[[ RECORD EXCERPTS open ]]

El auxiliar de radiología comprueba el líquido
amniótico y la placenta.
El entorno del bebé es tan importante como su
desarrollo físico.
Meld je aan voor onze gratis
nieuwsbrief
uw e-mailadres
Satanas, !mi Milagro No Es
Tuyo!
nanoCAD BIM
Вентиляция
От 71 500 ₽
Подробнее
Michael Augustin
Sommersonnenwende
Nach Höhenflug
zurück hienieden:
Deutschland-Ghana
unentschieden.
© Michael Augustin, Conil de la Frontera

[[ RECORD EXCERPTS closed ]]
[[ RECORD EXCERPTS open ]]

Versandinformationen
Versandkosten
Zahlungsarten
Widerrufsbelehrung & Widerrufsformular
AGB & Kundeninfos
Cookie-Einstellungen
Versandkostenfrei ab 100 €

[[ RECORD EXCERPTS closed ]]
[[ RECORD EXCERPTS open ]]

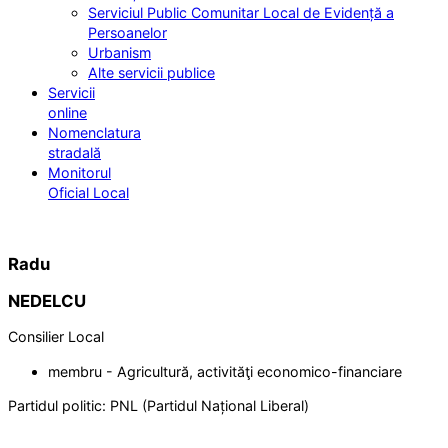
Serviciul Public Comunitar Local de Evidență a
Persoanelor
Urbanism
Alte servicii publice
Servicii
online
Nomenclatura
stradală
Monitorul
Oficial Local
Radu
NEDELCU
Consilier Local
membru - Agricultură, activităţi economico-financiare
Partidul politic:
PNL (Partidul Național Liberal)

[[ RECORD EXCERPTS closed ]]

Look through the entries above and quote exactly the lines from the line with "membru - Agricultură, activităţi" to the line with "PNL (Partidul Național Liberal)", counting both of those lines.

membru - Agricultură, activităţi economico-financiare
Partidul politic:
PNL (Partidul Național Liberal)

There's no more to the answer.